*** Opening Data for this task ***

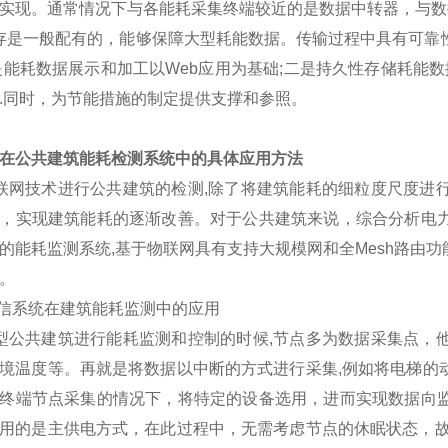
实现。通常情况下与各能耗采集终端较近的是数据中转器，与数
是一般配有的，能够保障大型耗能数据。传输过程中具有可靠性
是能耗数据展示和加工以Web应用为基础;二是持久性存储耗能
.同时，为节能措施的制定提供支撑和参照。
在公共建筑能耗检测系统中的具体应用方法
网技术进行公共建筑的检测,除了将建筑能耗的细粒度尺度进行
，实现建筑能耗的逐渐改善。对于公共建筑来说，综合分析电
的能耗监测系统,基于物联网具有支持大规模网和全Mesh路由
。
通信系统在建筑能耗监测中的应用
公共建筑进行能耗监测和控制的时候,节点多为数据采集点，他
境温度等。再就是将数据以中断的方式进行采集,例如将电梯的
终端节点采集的情况下，将特定的设备选用，进而实现数据向
用的是主供电方式，在此过程中，无需考虑节点的休眠状态，故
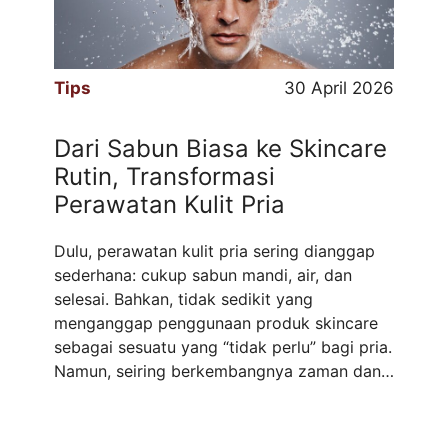
Tips
30 April 2026
Dari Sabun Biasa ke Skincare
Rutin, Transformasi
Perawatan Kulit Pria
Dulu, perawatan kulit pria sering dianggap
sederhana: cukup sabun mandi, air, dan
selesai. Bahkan, tidak sedikit yang
menganggap penggunaan produk skincare
sebagai sesuatu yang “tidak perlu” bagi pria.
Namun, seiring berkembangnya zaman dan
meningkatnya kesadaran akan kesehatan
kulit, pandangan ini mulai berubah. Kini,
semakin banyak pria yang menyadari bahwa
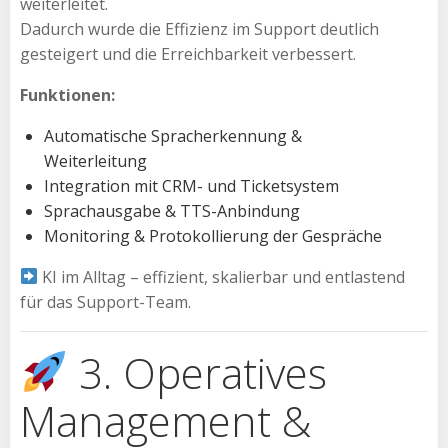
weiterleitet.
Dadurch wurde die Effizienz im Support deutlich
gesteigert und die Erreichbarkeit verbessert.
Funktionen:
Automatische Spracherkennung &
Weiterleitung
Integration mit CRM- und Ticketsystem
Sprachausgabe & TTS-Anbindung
Monitoring & Protokollierung der Gespräche
KI im Alltag – effizient, skalierbar und entlastend
für das Support-Team.
3. Operatives
Management &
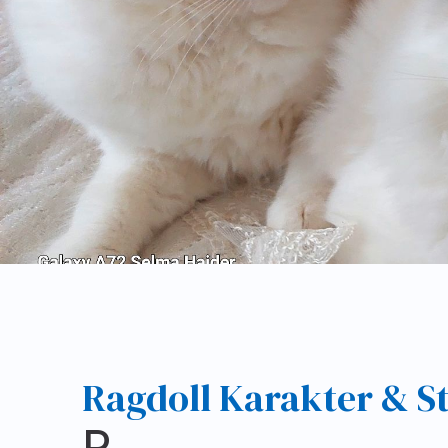
Ragdoll Karakter & St
R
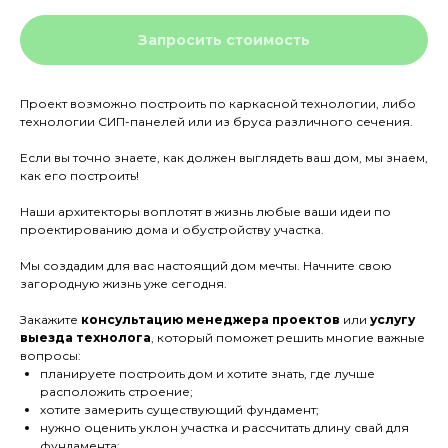
Запросить стоимость
Проект возможно построить по каркасной технологии, либо
технологии СИП-панелей или из бруса различного сечения.
Если вы точно знаете, как должен выглядеть ваш дом, мы знаем,
как его построить!
Наши архитекторы воплотят в жизнь любые ваши идеи по
проектированию дома и обустройству участка.
Мы создадим для вас настоящий дом мечты. Начните свою
загородную жизнь уже сегодня.
Закажите
консультацию менеджера проектов
или
услугу
выезда технолога
, который поможет решить многие важные
вопросы:
планируете построить дом и хотите знать, где лучше
расположить строение;
хотите замерить существующий фундамент;
нужно оценить уклон участка и рассчитать длину свай для
фундамента;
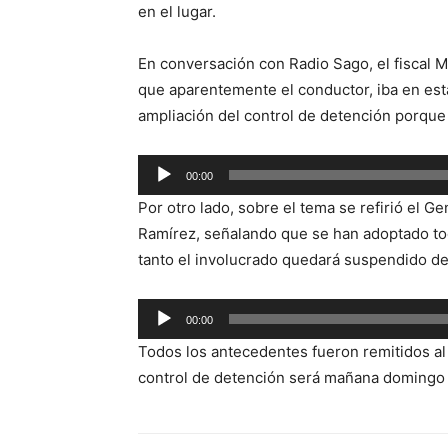
en el lugar.
En conversación con Radio Sago, el fiscal 
que aparentemente el conductor, iba en estad
ampliación del control de detención porque 
Reproductor
00:00
de
Por otro lado, sobre el tema se refirió el 
audio
Ramírez, señalando que se han adoptado tod
tanto el involucrado quedará suspendido de 
Reproductor
00:00
de
Todos los antecedentes fueron remitidos al 
audio
control de detención será mañana domingo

*** Closing Data for this task ***

#### Task item:
Would you copy, word for word, only the lines above from the one containing "kulit, pandangan ini" through the one containing "Проект возможно построить", both included, and please leave out the pictures?

#### Reply to the task:
kulit, pandangan ini mulai berubah. Kini,
semakin banyak pria yang menyadari bahwa
weiterleitet.
Dadurch wurde die Effizienz im Support deutlich
gesteigert und die Erreichbarkeit verbessert.
Funktionen:
Automatische Spracherkennung &
Weiterleitung
Integration mit CRM- und Ticketsystem
Sprachausgabe & TTS-Anbindung
Monitoring & Protokollierung der Gespräche
KI im Alltag – effizient, skalierbar und entlastend
für das Support-Team.
3. Operatives
Management &
Ragdoll Karakter & St
R
Запросить стоимость
Проект возможно построить по каркасной технологии, либо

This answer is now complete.